We have grave concerns about the Administration’s proposal to dismantle OPM and shift its functions to GSA, the Department of Defense, and the Executive Office of the President. We are also troubled that the Administration has failed to adequately consult with Congress on the merger and reorganization plans.

Over the last two years, the Committee on Oversight and Reform has made multiple requests to the Administration for the reorganization plans, as well as detailed information and justification for the merger. To date, the Administration has failed to provide the Committee with the plans or any detailed justification. Although Administration staff briefed Committee staff on the OPM reorganization, the information provided in the briefings lacked sufficient details. The Administration also failed to provide written legal analysis of the authorities needed for the reorganization despite repeated requests for the information.

Last week, Government Operations Subcommittee Chairman Connolly sent a letter to the Acting Director of OPM, Margaret Weichert, requesting that OPM provide the Subcommittee with these documents.

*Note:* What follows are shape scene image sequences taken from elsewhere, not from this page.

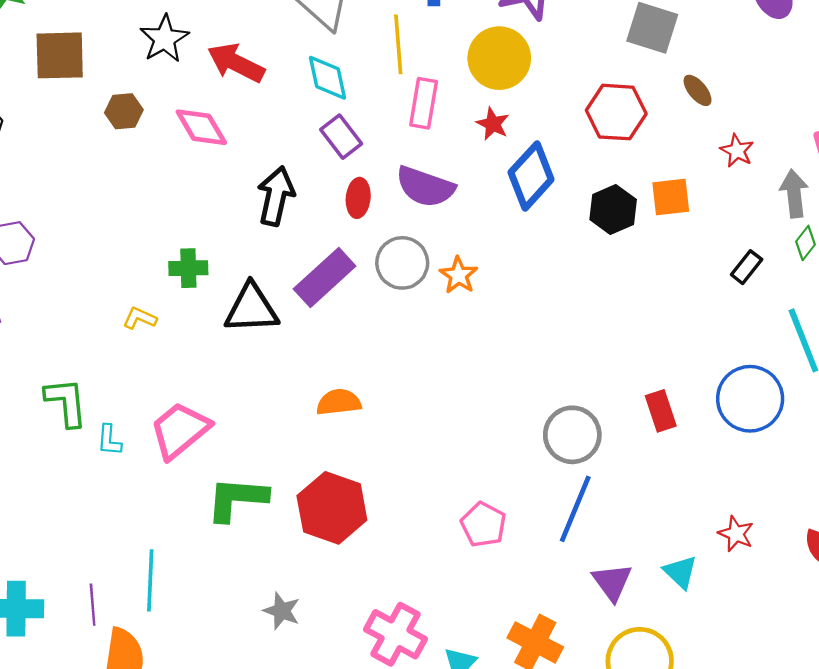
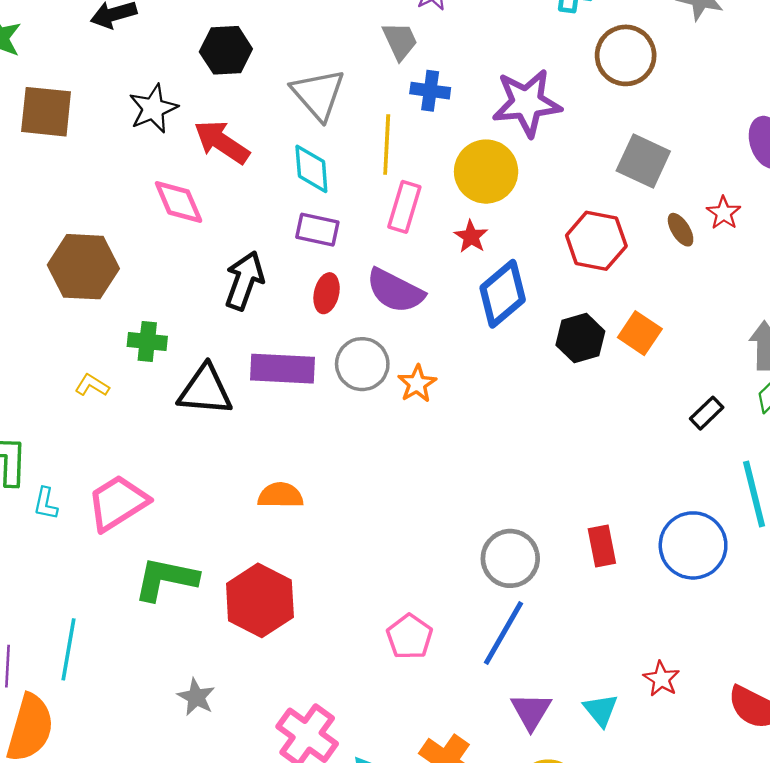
brown hexagon: (124, 111) -> (83, 267), moved, size x1.8
purple rectangle: (341, 137) -> (317, 230), turned -48
red star: (737, 151) -> (724, 213), moved
orange square: (671, 197) -> (640, 333), turned 33
purple rectangle: (325, 278) -> (282, 369), turned 38

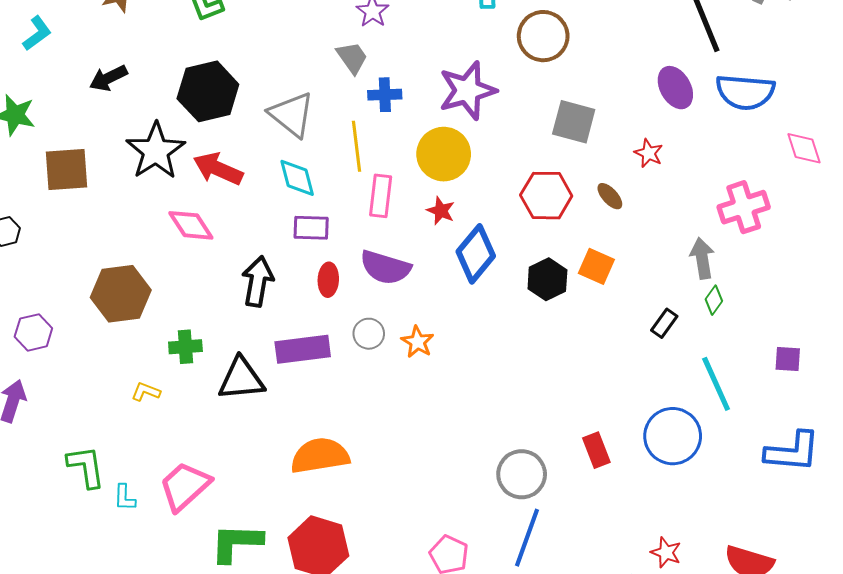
black hexagon: (226, 50) -> (208, 91), size x1.4
black star: (153, 109) -> (156, 151), size x1.4
brown ellipse: (681, 230) -> (610, 196), moved
gray circle: (362, 364) -> (369, 334), size x0.7
orange semicircle: (280, 495) -> (320, 456), size x1.5

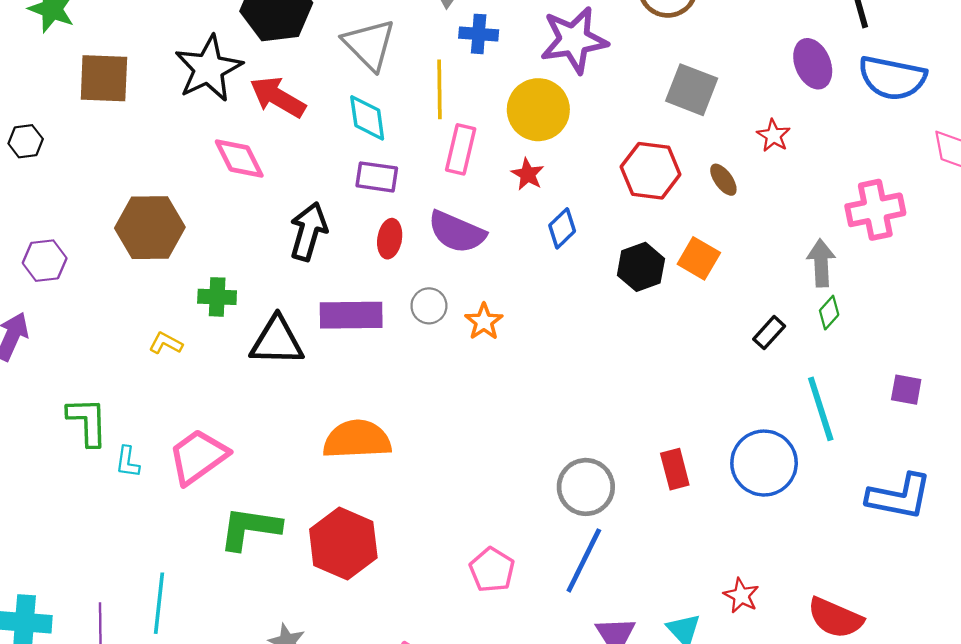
blue diamond: (476, 254) -> (562, 228), size x0.6

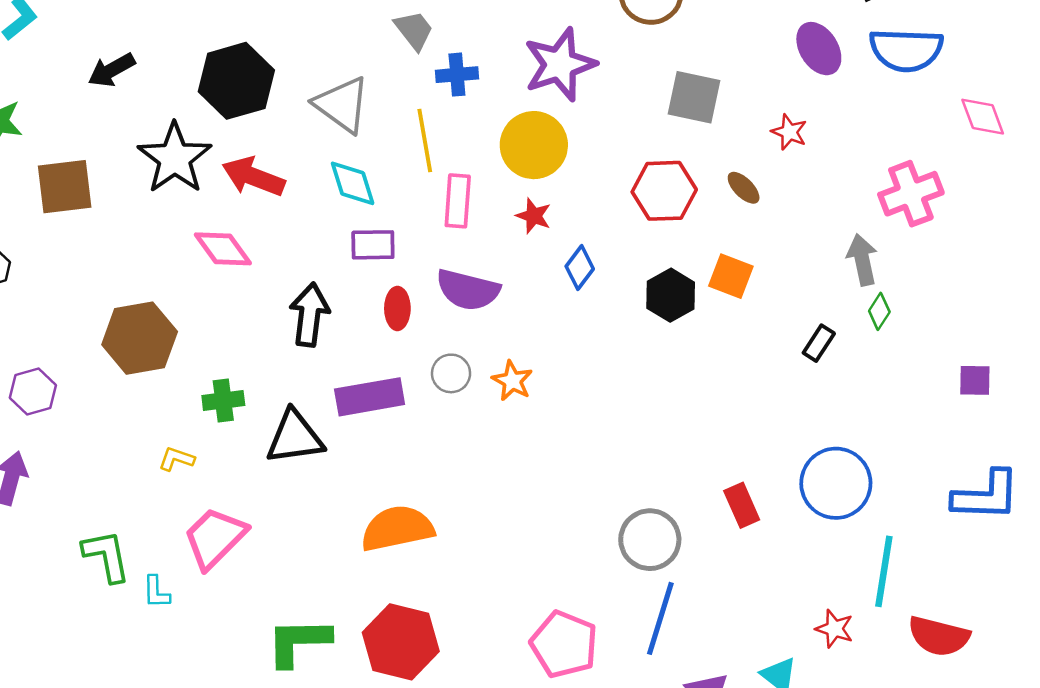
cyan line: (821, 409) -> (884, 571), moved, turned 36
pink trapezoid: (198, 457) -> (215, 538), moved
pink pentagon: (492, 570) -> (564, 644), size x1.4

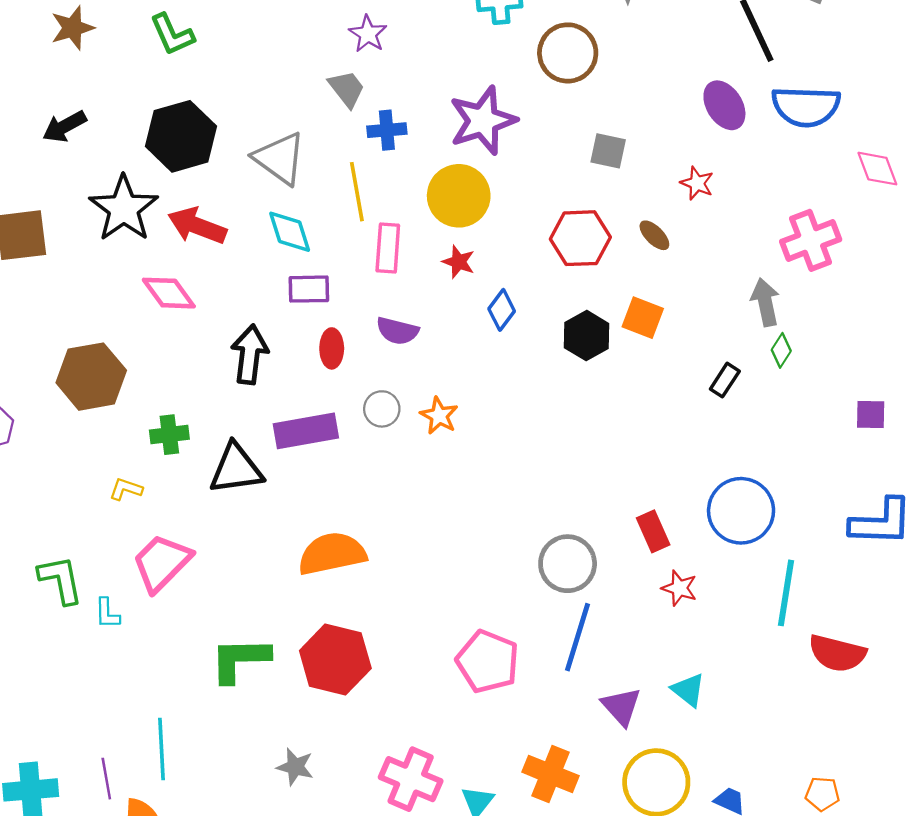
gray square: (694, 97) -> (608, 151), size x0.7
purple semicircle: (468, 290) -> (397, 331), size x0.7
red star: (834, 629) -> (679, 588), moved

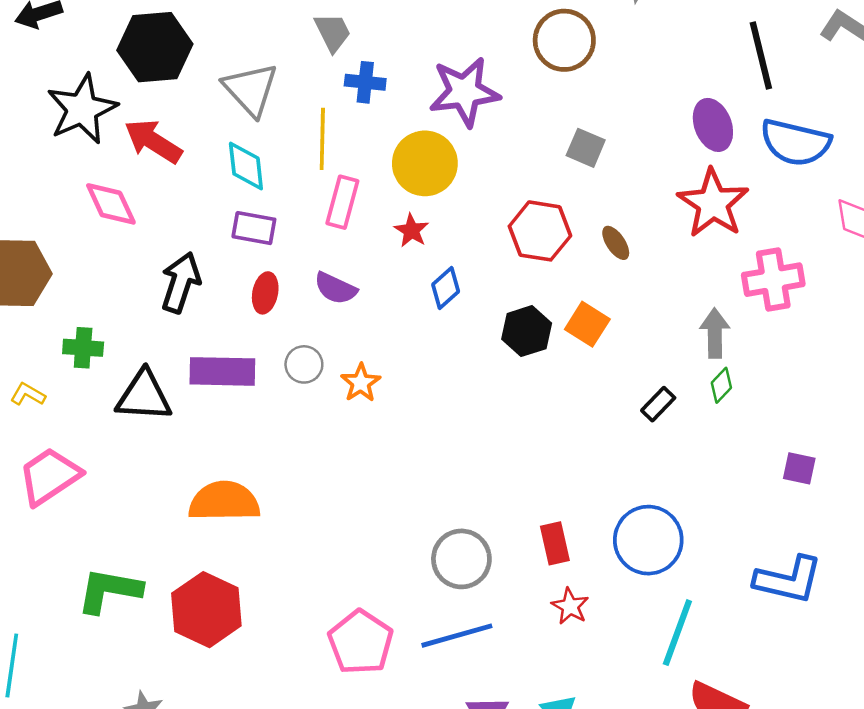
red star: (697, 183) -> (713, 203), moved, size x2.0
blue line: (578, 637) -> (457, 636), turned 46

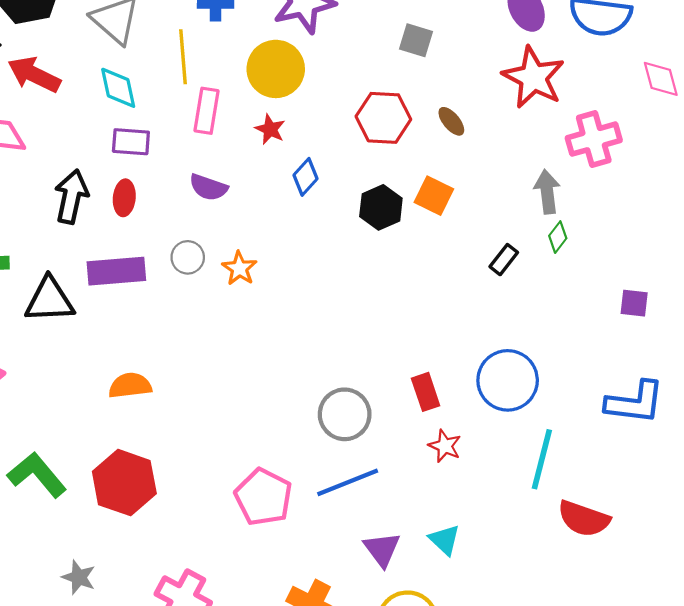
red ellipse: (265, 293) -> (124, 198), moved
orange semicircle: (224, 501) -> (130, 386), size x0.7
green L-shape: (109, 590) -> (37, 475), turned 46

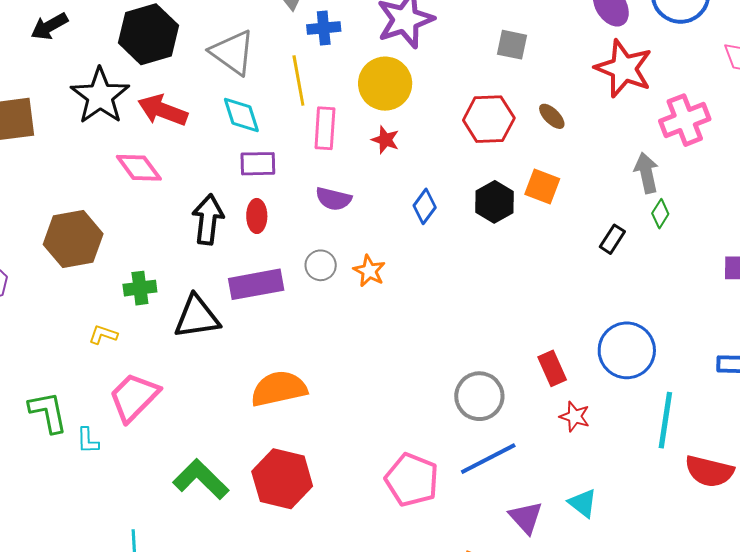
blue diamond: (306, 177) -> (425, 206), moved
orange semicircle: (130, 386) -> (279, 389), size x1.4

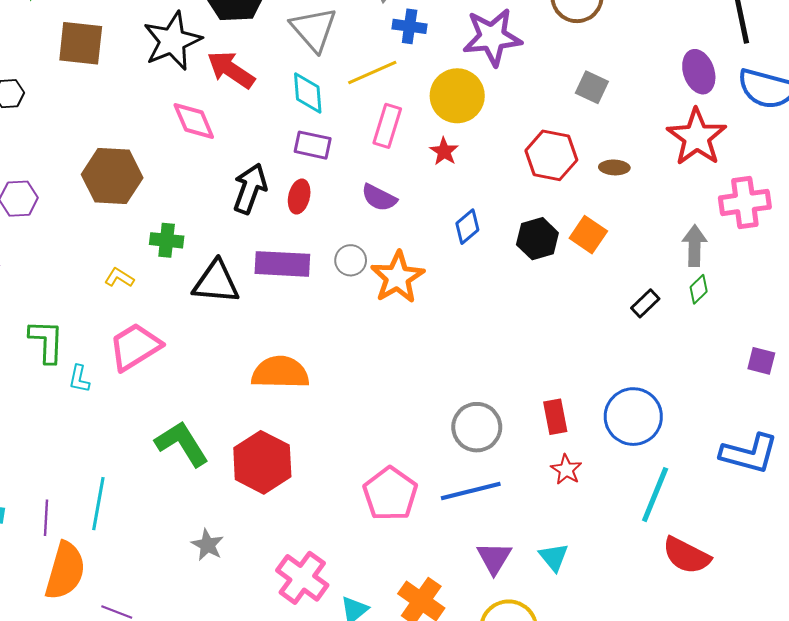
yellow line: (298, 81) -> (372, 72), turned 63
brown ellipse: (552, 116) -> (614, 167), turned -56
orange star: (369, 271) -> (397, 277), size x1.6

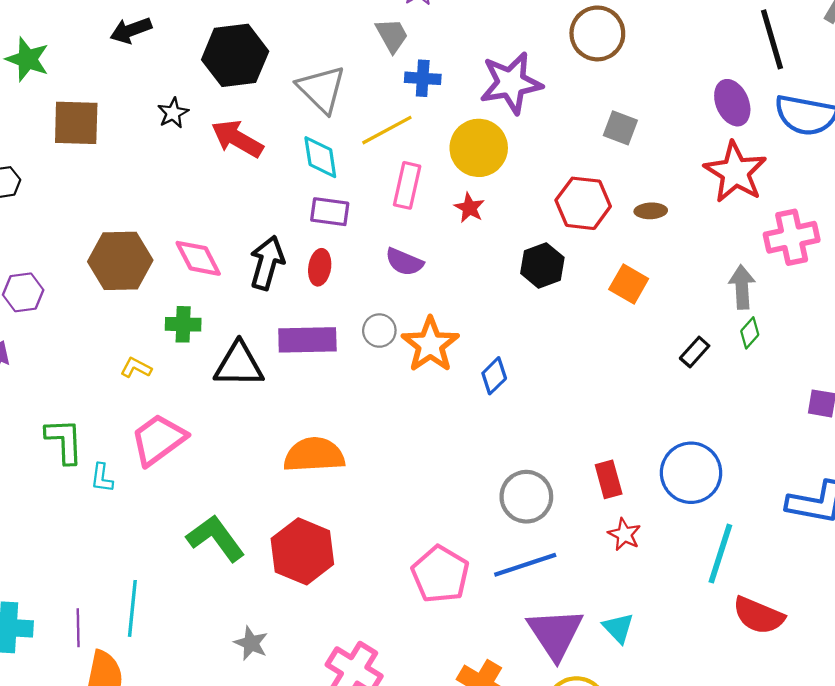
black star: (172, 41) -> (173, 113), size x0.5
pink diamond: (194, 121) -> (198, 258), moved
blue diamond: (467, 227) -> (494, 376), moved
black hexagon: (537, 239) -> (542, 265), moved
purple triangle: (494, 558) -> (555, 634), size x1.5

The Subcommittee plans to hold an oversight hearing on OPM’s proposed reorganization next month.

We request that you include language in the Fiscal Year 2020 appropriations bill prohibiting funds for the reorganization or merger until the Administration provides the following documents and information to Congress:

1. Detailed reorganization plans for the merger, which should include estimates of the number of full-time equivalent employees and associated costs;

2. Analyses of the legal authorities OPM and GSA currently have or would need from Congress to implement the merger;

3. A cost benefit analysis showing all costs and savings by function for each year of implementation of the merger;

4. Written confirmation that the Administration has implemented all recommendations and addressed all objections or concerns of the Offices of the Inspector General for OPM and GSA regarding the reorganization and merger;

5. Written confirmation that the Administration has provided sufficient notice and opportunities for involvement in the reorganization and merger planning by agency employees and relevant unions in compliance with collective bargaining agreements and rights under the Federal Service Labor-Management Relations Statute in Chapter 71 of title 5 of the U.S. Code; and

6. Detailed analysis that clearly shows that the reorganization and merger serve to make the federal government more efficient and effective.

Until the Administration has provided Congress with adequate policy and legal justification for reorganizing OPM, Congress should prohibit funds to carry out any activities related to the Administration’s proposal.